Q. What do you love most about your job?

A. My job allows me to help build families. This might mean helping a married man and woman have their first or second (or more) child, even in the face of multiple miscarriages.  Or it might mean helping a woman become a single mom by choice. Or a gay or lesbian couple have a biologically related child. It might mean offering a working professional woman the opportunity to freeze her eggs so that she can focus on the current chapter of her life. Or help an individual facing a diagnosis or treatment that jeopardizes his or her future ability to have children.

The reasons to seek fertility care are endless. What I really get to do is offer hope, reproductive freedom, and the opportunity to give people back the power of choice and a sense of control in a situation where they feel they have none, and that is my favorite part of my job.

Q. How do you ensure you have a positive and successful doctor-patient relationship? 

A. I promote honest and open communication with my patients. Nowadays, it is very common to get medical advice or to learn about fertility through social media or through friends, so it feels close-minded to tell my patients to ignore it and to shut the world out. I would much prefer that they use these avenues for the support they need but also to prompt some great and thoughtful questions that they want to ask.

CCRM Fertility goes to great lengths to make sure that our patients’ care team is readily accessible, and our staff are so well-educated to be able to answer these questions. They are also great at reaching me to ask me whatever questions they cannot answer. In return, I will provide my professional advice and will have those hard conversations with the openness and honesty that they deserve. By encouraging open communication, my team and I hope to convey that we are always on and by our patients’ sides through the good outcomes and the tough news.

Q. What would patients say is your best attribute? 

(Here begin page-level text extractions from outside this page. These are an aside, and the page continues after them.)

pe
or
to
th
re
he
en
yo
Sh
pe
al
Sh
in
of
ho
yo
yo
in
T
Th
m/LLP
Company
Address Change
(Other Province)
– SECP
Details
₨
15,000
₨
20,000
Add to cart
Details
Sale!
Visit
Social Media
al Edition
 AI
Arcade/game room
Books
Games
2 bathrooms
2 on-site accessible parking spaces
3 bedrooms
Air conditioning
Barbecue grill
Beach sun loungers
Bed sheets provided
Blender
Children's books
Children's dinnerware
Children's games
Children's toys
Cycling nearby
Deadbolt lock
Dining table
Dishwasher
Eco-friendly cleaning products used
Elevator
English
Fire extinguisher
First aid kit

A. I have been told that I am pretty good at writing upside down! All jokes aside, I am a visual learner so I tend to draw a lot of diagrams and pictures at each visit and have gotten used to having to do this on the opposite side of the desk. Reproductive medicine is tough to understand sometimes – it took over seven years of full-time training specifically in this field! I make sure my patients walk out of every visit more educated about their bodies and their options than they were when they first came in. My best strength is in being able to concisely relay the diagnosis and treatment plan that is personalized to the person in front of me.

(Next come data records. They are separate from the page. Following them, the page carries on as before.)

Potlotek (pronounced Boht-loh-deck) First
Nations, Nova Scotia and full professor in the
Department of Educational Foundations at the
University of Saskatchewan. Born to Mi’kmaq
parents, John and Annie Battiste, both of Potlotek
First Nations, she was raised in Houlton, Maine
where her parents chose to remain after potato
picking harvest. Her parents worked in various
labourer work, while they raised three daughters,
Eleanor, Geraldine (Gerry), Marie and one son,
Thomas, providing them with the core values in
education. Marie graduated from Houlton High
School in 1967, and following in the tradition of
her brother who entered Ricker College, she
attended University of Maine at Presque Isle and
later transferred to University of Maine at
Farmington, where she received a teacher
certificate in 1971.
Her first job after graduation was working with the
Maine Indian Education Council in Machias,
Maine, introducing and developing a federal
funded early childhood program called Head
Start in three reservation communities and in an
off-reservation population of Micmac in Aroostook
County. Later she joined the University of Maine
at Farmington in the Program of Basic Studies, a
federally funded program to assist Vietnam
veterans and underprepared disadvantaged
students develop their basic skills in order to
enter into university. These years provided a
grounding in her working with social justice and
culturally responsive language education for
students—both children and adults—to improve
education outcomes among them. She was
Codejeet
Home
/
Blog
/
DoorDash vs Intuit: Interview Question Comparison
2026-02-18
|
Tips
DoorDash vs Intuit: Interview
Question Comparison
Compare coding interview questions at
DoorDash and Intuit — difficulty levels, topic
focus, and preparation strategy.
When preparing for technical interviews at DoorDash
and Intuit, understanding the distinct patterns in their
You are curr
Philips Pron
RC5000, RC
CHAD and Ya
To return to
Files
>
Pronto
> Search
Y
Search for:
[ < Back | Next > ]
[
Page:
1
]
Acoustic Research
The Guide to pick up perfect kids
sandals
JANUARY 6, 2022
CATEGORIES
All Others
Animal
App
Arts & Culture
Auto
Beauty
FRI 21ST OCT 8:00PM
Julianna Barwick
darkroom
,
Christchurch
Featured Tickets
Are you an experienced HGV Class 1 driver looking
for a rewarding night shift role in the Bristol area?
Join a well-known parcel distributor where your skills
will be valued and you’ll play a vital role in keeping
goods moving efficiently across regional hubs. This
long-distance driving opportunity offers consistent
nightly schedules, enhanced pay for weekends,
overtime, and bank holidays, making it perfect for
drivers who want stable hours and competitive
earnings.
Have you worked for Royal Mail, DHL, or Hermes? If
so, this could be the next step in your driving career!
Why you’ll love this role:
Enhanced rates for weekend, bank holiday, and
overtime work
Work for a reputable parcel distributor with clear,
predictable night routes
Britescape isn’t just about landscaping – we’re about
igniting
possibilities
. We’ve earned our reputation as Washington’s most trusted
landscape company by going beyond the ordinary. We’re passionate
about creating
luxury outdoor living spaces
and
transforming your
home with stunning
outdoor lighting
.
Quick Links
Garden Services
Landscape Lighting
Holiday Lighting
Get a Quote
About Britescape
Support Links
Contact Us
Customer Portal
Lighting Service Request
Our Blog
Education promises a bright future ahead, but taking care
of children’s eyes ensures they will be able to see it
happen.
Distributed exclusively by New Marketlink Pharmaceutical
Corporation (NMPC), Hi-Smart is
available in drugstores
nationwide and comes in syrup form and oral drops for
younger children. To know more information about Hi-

Q. Describe a moment as a doctor that you’re especially proud of. 

A. As a physician-scientist, I am still very active in the research realm of reproductive medicine and feel passionate about furthering our field. Most of my research surrounds the field of oncofertility, or understanding how cancer and cancer therapies impact future fertility.

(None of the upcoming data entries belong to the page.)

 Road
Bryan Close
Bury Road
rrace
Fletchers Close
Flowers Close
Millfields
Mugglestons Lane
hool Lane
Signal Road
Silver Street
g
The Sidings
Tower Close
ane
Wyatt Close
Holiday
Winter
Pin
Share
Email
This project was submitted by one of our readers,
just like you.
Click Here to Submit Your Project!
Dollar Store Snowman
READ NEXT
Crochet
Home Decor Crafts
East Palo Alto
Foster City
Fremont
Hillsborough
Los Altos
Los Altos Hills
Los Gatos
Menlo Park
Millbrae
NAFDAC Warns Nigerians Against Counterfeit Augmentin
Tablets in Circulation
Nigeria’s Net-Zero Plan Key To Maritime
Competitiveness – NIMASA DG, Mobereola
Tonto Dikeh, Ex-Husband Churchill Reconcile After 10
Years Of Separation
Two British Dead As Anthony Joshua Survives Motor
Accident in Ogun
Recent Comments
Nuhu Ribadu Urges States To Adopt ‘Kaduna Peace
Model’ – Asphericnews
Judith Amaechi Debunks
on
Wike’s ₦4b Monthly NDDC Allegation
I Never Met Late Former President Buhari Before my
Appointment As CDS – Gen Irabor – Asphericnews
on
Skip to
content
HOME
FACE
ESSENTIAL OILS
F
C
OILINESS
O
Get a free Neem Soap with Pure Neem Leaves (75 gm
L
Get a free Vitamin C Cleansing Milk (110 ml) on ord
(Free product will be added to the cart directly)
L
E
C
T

There was one particular type of chemotherapy that had a few earlier publications reporting that it did not affect reproductive potential. However, but I was able to show in my work that this conclusion is not applicable in women in a slightly older population and that there was a significant impact on the ability to conceive after treatment. There were a few health insurance companies who were ready to start rejecting coverage of fertility treatments for women who were going to receive this particular chemotherapy because if it had been reported previously that this chemotherapy did not lead to infertility, so the fertility treatment was not a medical necessity. We pointed them to my research to make them change their policies to then allow for coverage of fertility treatments for these women facing chemotherapy.

I am proud that my efforts in research has had long-lasting and life-changing impact for hundreds if not thousands of women who may now have improved access to the technology they need to preserve their fertility.

Q. What do you like to do outside of work? 

A. As residents of The Woodlands (yay Creekside!), my husband, two-year-old daughter, dog, and I love exploring the hundreds of trails in our community. We are also major foodies and will drive all across the greater Houston area for good food. We are huge Disney nerds – I am usually wearing some sort of Disney attire every day – and take every opportunity to visit what I call my second home (the parks).